This entrepreneurship took me on a journey of self discovery unlike any other before. And I’m at a point of no return.

1. I’m tougher than I thought

Persistence has always been my virtue and I don’t usually take ‘no’ for an answer, but the last four years revealed that I’m really tougher than I thought. I never knew that I could stomach rejections, biases, unexpected curveballs, gut wrenching roadblocks, and eroding bank balances at the scale that entrepreneurship demands.

Success is going from failure to failure with no loss of enthusiasm. This is precisely what has kept us going!

None of this would have been feasible without my co-founder, Lakshminath, who brought out the tough in me!

2. Infinite supply of enthusiasm

I have found the energy to keep my enthusiasm amidst the darkest of times. It hasn’t always been easy, but it has kept us innovating.

As leaders, our enthusiasm or lack thereof is contagious in the team. Fast recovery from down moments became non-negotiable for me.

And, when we are passionate and enthusiastic, amazing things happen! 👆

3. Moving on from things that don’t work

We spent six months building stories and filters on a map (it was beautiful!) that we had to scrap after we realized it didn’t bring us the growth we expected it would. We had to make a decision to throw all that hard work away and move on to focus on other things. We made that overnight (with supporting data) and never looked back.

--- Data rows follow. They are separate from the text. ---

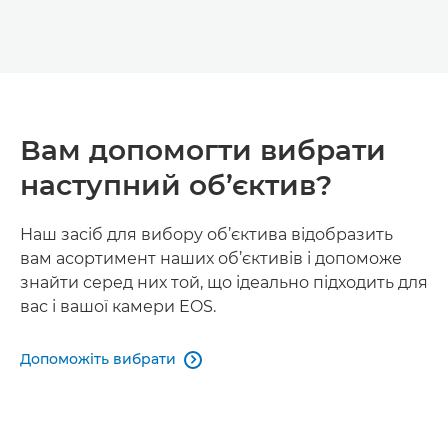
Вам допомогти вибрати
наступний об’єктив?
Наш засіб для вибору об’єктива відобразить
вам асортимент наших об’єктивів і допоможе
знайти серед них той, що ідеально підходить для
вас і вашої камери EOS.
Допоможіть вибрати


A screenshot of stories on a map feature from our old app; still proud of it 💕

Over the last four years, we’ve worked on hundreds of features, big and small, most of which did not make the cut. Many of them were good ideas, but for one reason or the other, did not work for us.

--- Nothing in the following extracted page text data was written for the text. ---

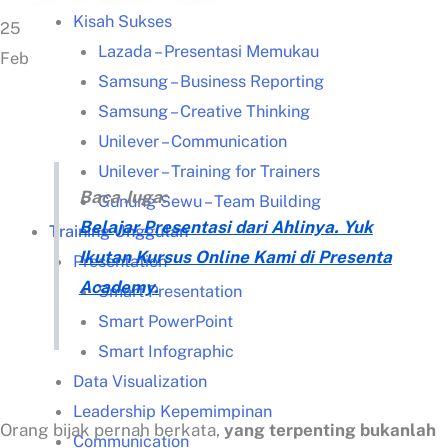
Kisah Sukses
25
Lazada – Presentasi Memukau
Feb
Samsung – Business Reporting
Samsung – Creative Thinking
Unilever – Communication
Unilever – Training for Trainers
Baca Juga:
Gunung Sewu – Team Building
Belajar Presentasi dari Ahlinya. Yuk
Training Unggulan
Ikutan Kursus Online Kami di Presenta
Presentation
Academy.
Smart Presentation
Smart PowerPoint
Smart Infographic
Data Visualization
Leadership Kepemimpinan
Orang bijak pernah berkata,
yang terpenting bukanlah
Communication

If it’s not a fit, it’s not a fit. It is important to assess, analyze, and let go of things that are not working.

4. Not regretting what we let go

Three months after we scrapped our Maps feature, Snap purchased Zenly, the company behind the Snap Map, for a reported sum of $250–350M!

While that was heartbreaking (we had filters and stories on a map before Snap did and we didn’t work ourselves towards a $250M acquisition, clearly!), we didn’t carry regrets. We just kept moving forward.

5. More letting go

We’ve had to let go of more than just features. Sometimes, people are not a fit; either they realize it or we realize it and in either case, we must let go. This is an area where entrepreneurship has demanded a brutal personality shift from me, but I’ve risen up to this challenge!

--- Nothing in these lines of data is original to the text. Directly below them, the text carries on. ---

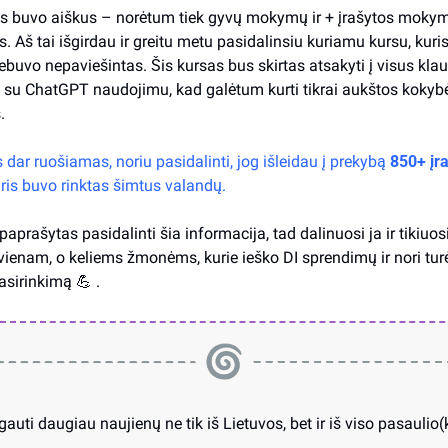
 buvo aiškus – norėtum tiek gyvų mokymų ir + įrašytos mokym
 Aš tai išgirdau ir greitu metu pasidalinsiu kuriamu kursu, kuris i
buvo nepaviešintas. Šis kursas bus skirtas atsakyti į visus klau
s su ChatGPT naudojimu, kad galėtum kurti tikrai aukštos kokybė
.
 dar ruošiamas, noriu pasidalinti, jog išleidau į prekybą 
850+ įr
ris buvo rinktas šimtus valandų. 
aprašytas pasidalinti šia informacija, tad dalinuosi ja ir tikiuosi,
ienam, o keliems žmonėms, kurie ieško DI sprendimų ir nori turėt
asirinkimą 
💪
 .
uti daugiau naujienų ne tik iš Lietuvos, bet ir iš viso pasaulio(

When it is not a fit, it is better to end it early. Wishing things will automagically change results in bad outcomes.

6. Detecting the needle in the haystack

When there is so much hay, it’s hard to find the needle. When there are hundreds or thousands of things that don’t work out, it is hard to find the bright spots.

We almost missed identifying the signals that would end up being the start of engineering high engagement. But we kept at it and got to this 👇

At 30–40m a day, we were among the top social apps for daily session duration

Figuring out how to spot the needle is part art and part science. We need to know where to zoom into the data and then methodically deep dive.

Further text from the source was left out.